Fetch the complete documentation index at: https://claude.com/docs/llms.txt

Use this file to discover all available pages before exploring further.

Like standard Cowork, Cowork on third-party (3P) works directly with files on the user’s computer. Users attach one or more workspace folders to a session; the agent can then read, create, and modify files anywhere inside those folders, and run code against them inside the sandbox VM. In Cowork on 3P, administrators can constrain which folders users are allowed to attach.

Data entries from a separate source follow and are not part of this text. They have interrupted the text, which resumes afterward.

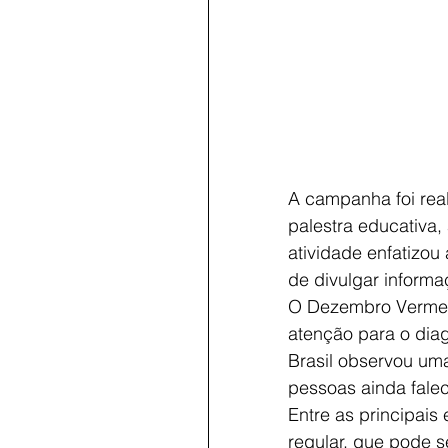
A campanha foi real
palestra educativa,
atividade enfatizou
de divulgar informa
O Dezembro Vermelho
atenção para o diag
Brasil observou um
pessoas ainda fale
Entre as principais
regular, que pode s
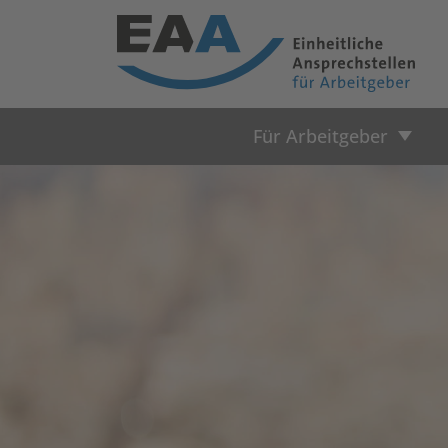
Für Arbeitgeber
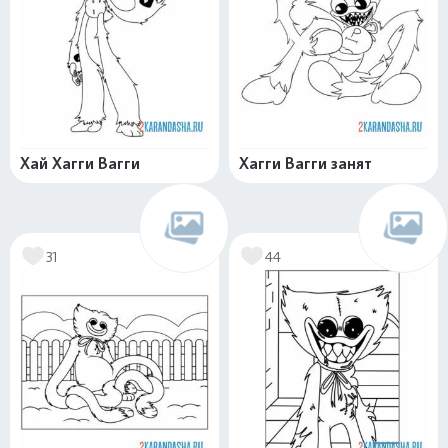
Хай Хагги Вагги
Хагги Вагги занят
31
44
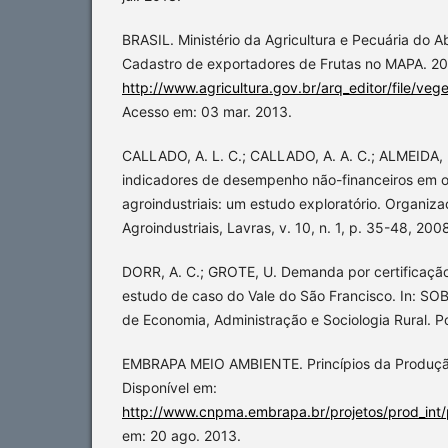
BRASIL. Ministério da Agricultura e Pecuária do 
Cadastro de exportadores de Frutas no MAPA. 20
http://www.agricultura.gov.br/arq_editor/f
Acesso em: 03 mar. 2013.
CALLADO, A. L. C.; CALLADO, A. A. C.; ALMEIDA, M
indicadores de desempenho não-financeiros em 
agroindustriais: um estudo exploratório. Organiza
Agroindustriais, Lavras, v. 10, n. 1, p. 35-48, 200
DORR, A. C.; GROTE, U. Demanda por certificação 
estudo de caso do Vale do São Francisco. In: SOB
de Economia, Administração e Sociologia Rural. P
EMBRAPA MEIO AMBIENTE. Princípios da Produção
Disponível em:
http://www.cnpma.embrapa.br/projetos/prod_int/p
em: 20 ago. 2013.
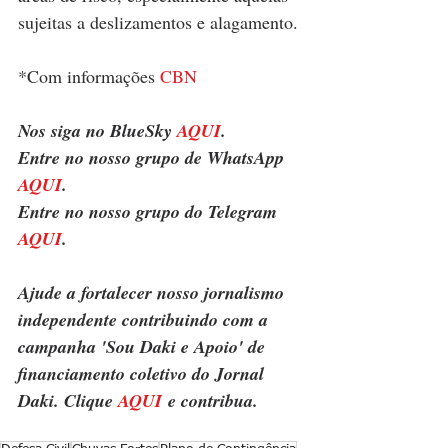
sujeitas a deslizamentos e alagamento.
*Com informações 
CBN
Nos siga no BlueSky 
AQUI
.
Entre no nosso grupo de WhatsApp 
AQUI
.
Entre no nosso grupo do Telegram 
AQUI
.
Ajude a fortalecer nosso jornalismo 
independente contribuindo com a 
campanha 'Sou Daki e Apoio' de 
financiamento coletivo do Jornal 
Daki. Clique 
AQUI
 e contribua.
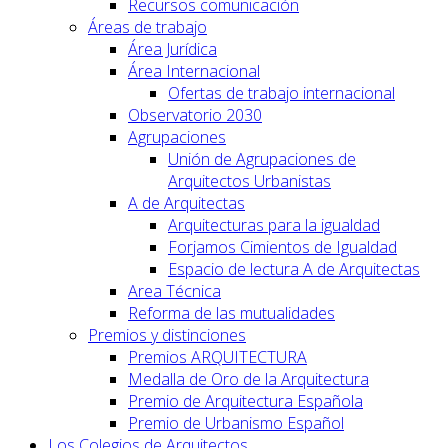
Recursos comunicación
Áreas de trabajo
Área Jurídica
Área Internacional
Ofertas de trabajo internacional
Observatorio 2030
Agrupaciones
Unión de Agrupaciones de
Arquitectos Urbanistas
A de Arquitectas
Arquitecturas para la igualdad
Forjamos Cimientos de Igualdad
Espacio de lectura A de Arquitectas
Area Técnica
Reforma de las mutualidades
Premios y distinciones
Premios ARQUITECTURA
Medalla de Oro de la Arquitectura
Premio de Arquitectura Española
Premio de Urbanismo Español
Los Colegios de Arquitectos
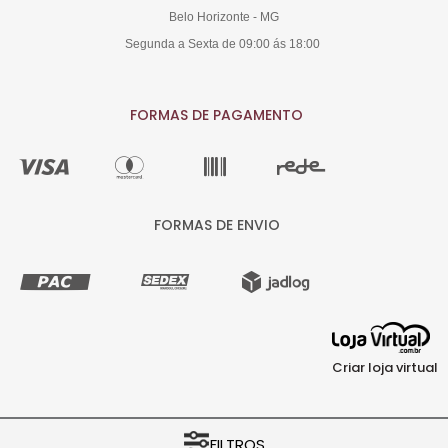
Belo Horizonte - MG
Segunda a Sexta de 09:00 ás 18:00
FORMAS DE PAGAMENTO
FORMAS DE ENVIO
Criar loja virtual
COPYRIGHT © ..:: Arte Fácil ::.. 2026 - 00.584.004/0001-64 - TODOS OS
FILTROS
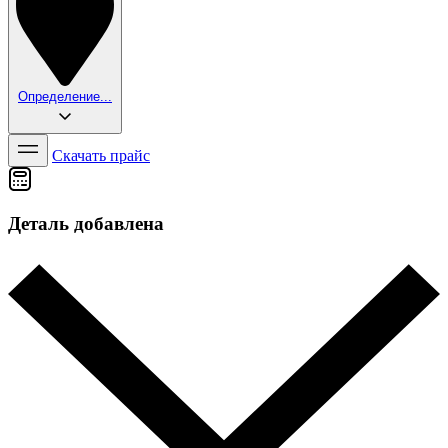
Определение...
Скачать прайс
Деталь добавлена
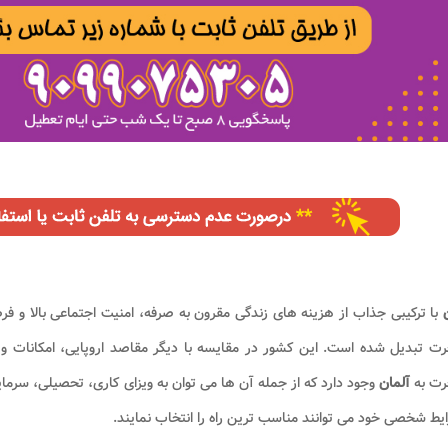
ن
با ترکیبی جذاب از هزینه های زندگی مقرون به صرفه، امنیت اجتماعی بالا و ف
رت تبدیل شده است. این کشور در مقایسه با دیگر مقاصد اروپایی، امکانات و
رت به
آلمان
وجود دارد که از جمله آن ها می توان به ویزای کاری، تحصیلی، سرمای
یط شخصی خود می توانند مناسب ترین راه را انتخاب نمایند.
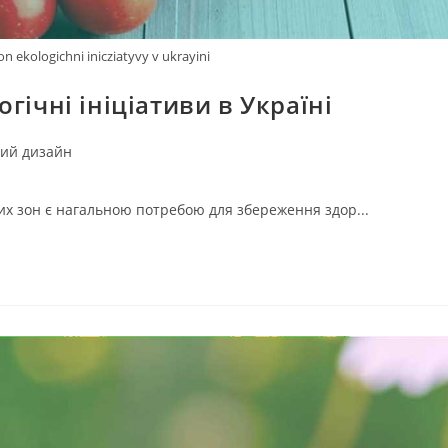
n ekologichni inicziatyvy v ukrayini
гічні ініціативи в Україні
ий дизайн
них зон є нагальною потребою для збереження здор...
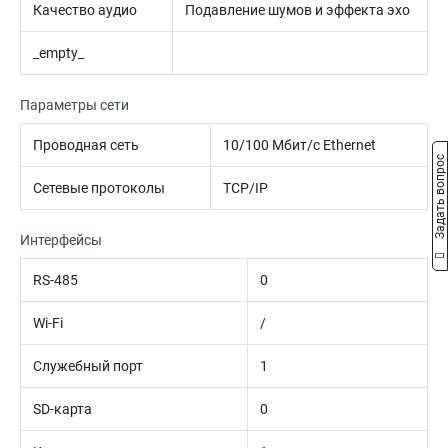
Качество аудио
Подавление шумов и эффекта эхо
_empty_
Параметры сети
Проводная сеть
10/100 Мбит/с Ethernet
Задать вопрос
Сетевые протоколы
TCP/IP
Интерфейсы
RS-485
0
Wi-Fi
/
Служебный порт
1
SD-карта
0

Workspace folder allowlist

The allowedWorkspaceFolders configuration key restricts which paths users may attach as workspace folders.
ValueBehavior
UnsetUnrestricted. Users can attach any folder they have OS-level access to, matching standard Cowork.
["~/Documents/Claude", "/Volumes/Shared/Projects"]Users may attach only folders inside one of the listed roots.
[]No folders may be attached. The agent can still create files in its own sandbox scratch space, but cannot read or write the user’s filesystem.
A leading ~ expands to the user’s home directory, so a single profile can express per-user roots like ~/Documents/Claude across the fleet. The check is enforced against the resolved path, so symlinks and .. traversal can’t be used to escape an allowed root.
The allowlist controls what users can attach. Within an attached folder, the agent has full read/write access to every file the user’s OS account can reach. To isolate sensitive data, keep it outside the allowed roots.

Network drives on Windows

Users can attach a mapped network drive (for example, Z:\) as a workspace folder through the folder picker. Raw UNC paths (\\server\share) are not supported; map the share to a drive letter first. The agent can read, write, and search files on the network drive with its file tools. Shell commands, however, run in an isolated sandbox that cannot reach network shares. If a task needs to run a script or build against files on the network drive, ask the agent to copy the relevant files to a local folder first. The agent cannot attach a network-drive path on its own; only the user can, through the folder picker. This is a security boundary. On macOS, network mounts under /Volumes/ are currently treated as local folders.